* Required work *
Give the data again in full, without pictures.

────

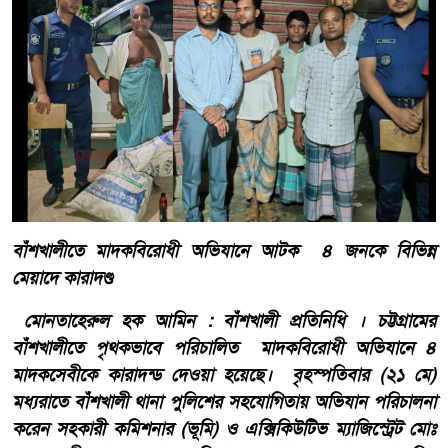
বাঁশখালীতে মাদকবিরোধী অভিযানে আটক ৪ জনকে বিভিন্ন
মেয়াদে কারাদণ্ড
মোনতাহেরুল হক আমিন : বাঁশখালী প্রতিনিধি । চট্টগ্রামের
বাঁশখালীতে পৃথকভাবে পরিচালিত মাদকবিরোধী অভিযানে ৪
মাদকসেবীকে কারাদন্ড দেওয়া হয়েছে। বৃহস্পতিবার (২১ মে)
মধ্যরাতে বাঁশখালী থানা পুলিশের সহযোগিতায় অভিযান পরিচালনা
করেন সহকারী কমিশনার (ভূমি) ও এক্সিকিউটিভ ম্যাজিস্ট্রেট মোঃ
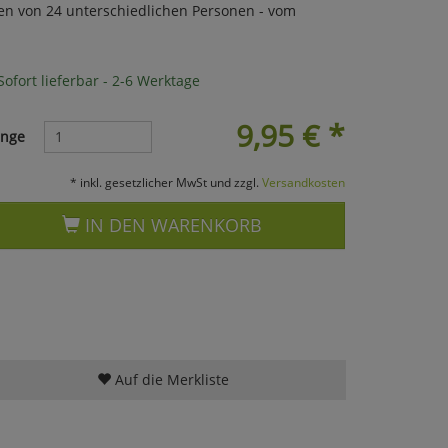
ben von 24 unterschiedlichen Personen - vom
ofort lieferbar - 2-6 Werktage
9,95
€
*
nge
* inkl. gesetzlicher MwSt und zzgl.
Versandkosten
IN DEN WARENKORB
Auf die Merkliste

────

* Exercise response *
বাঁশখালীতে মাদকবিরোধী অভিযানে আটক ৪ জনকে বিভিন্ন
মেয়াদে কারাদণ্ড
মোনতাহেরুল হক আমিন : বাঁশখালী প্রতিনিধি । চট্টগ্রামের
বাঁশখালীতে পৃথকভাবে পরিচালিত মাদকবিরোধী অভিযানে ৪
মাদকসেবীকে কারাদন্ড দেওয়া হয়েছে। বৃহস্পতিবার (২১ মে)
মধ্যরাতে বাঁশখালী থানা পুলিশের সহযোগিতায় অভিযান পরিচালনা
করেন সহকারী কমিশনার (ভূমি) ও এক্সিকিউটিভ ম্যাজিস্ট্রেট মোঃ
ben von 24 unterschiedlichen Personen - vom
ofort lieferbar - 2-6 Werktage
9,95
€
*
nge
* inkl. gesetzlicher MwSt und zzgl.
Versandkosten
IN DEN WARENKORB
Auf die Merkliste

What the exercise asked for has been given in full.